2021-02-06 Thread Chris Simpson

Hello,

I'm trying to convert this working SQL query: (SQLAlchemy models are below)

SELECT COUNT(*)
FROM person
JOIN subscription ON
person.id = subscription.person_id
JOIN plan ON 
subscription.sku_uuid = plan.uuid
JOIN plan_requirements ON
plan.id = plan_requirements.plan_id
WHERE plan_requirements.subscription = 1

Into a SQLAlchemy query. so far from reading the docs 
,  I have the 
following:

database.session.query(Person).join(Subscription).filter(Subscription.plan.has()
 
).all()

With the objective: Show me all people who have at least one plan with the 
plan_requirements.subscription set to 1 (meaning true).

Do I need to somehow keep chaining my joins?

My SQLAlchemy Models are: (full code is also linked at end)

class Person(database.Model):
__tablename__ = "person"
id = database.Column(database.Integer(), primary_key=True)
uuid = database.Column(database.String(), default=uuid_string)
given_name = database.Column(database.String())
family_name = database.Column(database.String())
subscriptions = relationship("Subscription", back_populates="person")

class Plan(database.Model):
__tablename__ = "plan"
id = database.Column(database.Integer(), primary_key=True)
uuid = database.Column(database.String(), default=uuid_string)
requirements = relationship(
"PlanRequirements", uselist=False, back_populates="plan"
)


class PlanRequirements(database.Model):
__tablename__ = "plan_requirements"
id = database.Column(database.Integer(), primary_key=True)
plan_id = database.Column(database.Integer(), ForeignKey("plan.id"))
plan = relationship("Plan", back_populates="requirements")
instant_payment = database.Column(database.Boolean(), default=False)
subscription = database.Column(database.Boolean(), default=False)
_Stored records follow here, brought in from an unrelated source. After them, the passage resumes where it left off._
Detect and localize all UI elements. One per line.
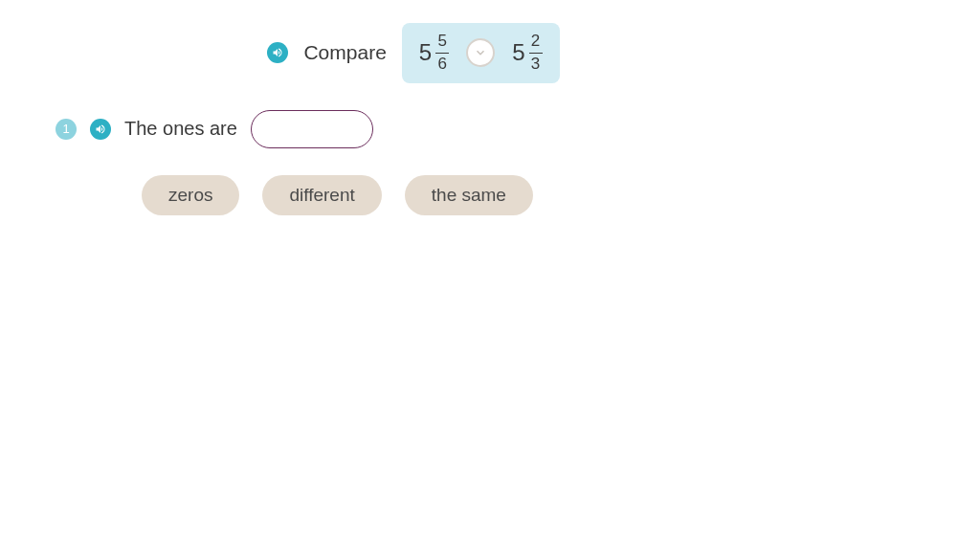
right-numerator: 2 — [531, 33, 540, 51]
comparison-dropdown[interactable] — [466, 38, 495, 67]
right-denominator: 3 — [531, 56, 540, 74]
audio-icon[interactable] — [90, 119, 111, 140]
step-text: The ones are — [124, 118, 237, 140]
left-number: 5 5 6 — [419, 33, 449, 74]
left-numerator: 5 — [437, 33, 446, 51]
left-fraction: 5 6 — [435, 33, 449, 74]
compare-label: Compare — [303, 41, 386, 64]
right-whole: 5 — [512, 39, 524, 66]
right-number: 5 2 3 — [512, 33, 542, 74]
fraction-line — [435, 53, 449, 55]
chevron-down-icon — [474, 46, 487, 59]
exercise-container: Compare 5 5 6 5 2 3 — [0, 0, 980, 215]
audio-icon[interactable] — [267, 42, 288, 63]
right-fraction: 2 3 — [529, 33, 543, 74]
option-the-same[interactable]: the same — [405, 175, 533, 215]
option-different[interactable]: different — [262, 175, 381, 215]
options-row: zeros different the same — [142, 175, 980, 215]
step-row: 1 The ones are — [56, 110, 980, 148]
answer-blank[interactable] — [251, 110, 373, 148]
option-zeros[interactable]: zeros — [142, 175, 239, 215]
step-number-badge: 1 — [56, 119, 77, 140]
left-denominator: 6 — [437, 56, 446, 74]
fraction-line — [529, 53, 543, 55]
compare-box: 5 5 6 5 2 3 — [402, 23, 560, 83]
left-whole: 5 — [419, 39, 432, 66]
compare-row: Compare 5 5 6 5 2 3 — [0, 23, 827, 83]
Full source code of models: 
https://github.com/Subscribie/subscribie/blob/master/subscribie/models.py#L40  


Much appreciated if someone can point me in the right directly. I'm 
confident with the SQL quiery, just not how to convert that to the ORM.

-- 
SQLAlchemy - 
The Python SQL Toolkit and Object Relational Mapper

http://www.sqlalchemy.org/

To post example code, please provide an MCVE: Minimal, Complete, and Verifiable 
Example.  See  http://stackoverflow.com/help/mcve for a full description.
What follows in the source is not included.